THE IN-SITU CONSERVATION TREATMENT OF A NINETEENTH-CENTURY FRENCH SCENIC WALLPAPER: LES PAYSAGES DE TÉLÉMAQUE DANS L'ILE DE CALYPSO
Doris A. Hamburg
The first task at the Hermitage was to prepare a detailed condition evaluation, which provided both the necessary familiarity with the wallpaper as a physical material and an in-depth knowledge of its problems. Major design areas of each Telemachus panel were outlined and diagrammed according to various types of deterioration: tears, losses and cleavage in the paper supports, cracks in the plaster walls, flaking paint and overpaint. Tears and complete loss of primary support were found throughout the hallway. Panel edges were often lifting and there was blind cleavage between the supports and wall. The latter could be detected by lightly tapping suspect areas.
The binder in the paint had deteriorated and the paint proved very friable.

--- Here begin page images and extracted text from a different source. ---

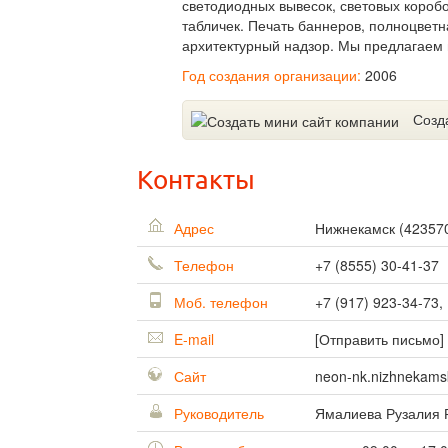
светодиодных вывесок, световых коробо
табличек. Печать баннеров, полноцветн
архитектурный надзор. Мы предлагаем 
Год создания организации:
2006
Созд
Контакты
Адрес
Нижнекамск
(
42357
Телефон
+7 (8555) 30-41-37
Моб. телефон
+7 (917) 923-34-73,
E-mail
[Отправить письмо]
Сайт
neon-nk.nizhnekamsk
Руководитель
Ямалиева Рузалия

Paint was flaking in major portions, both in original and restoration paints. The sky was particularly abraded. The distinction between original block-printed areas and later painted additions is readily visible in normal and ultraviolet lights. Previous inpainting and overpainting was considerable in some panels. Discernible evidence of several different artists' work indicates that some of the early restoration painting was quite competently executed, even if a little creative in design. Painting in other areas was sloppy, irreversible and ill-matched, even given the possibility that colors have altered with time. The restoration media appeared to include poster paints, tempera and casein.
Along with the diagrams, black-and-white 35 mm photographs were taken of each section of the walls, as were 35 mm color slides for detail views.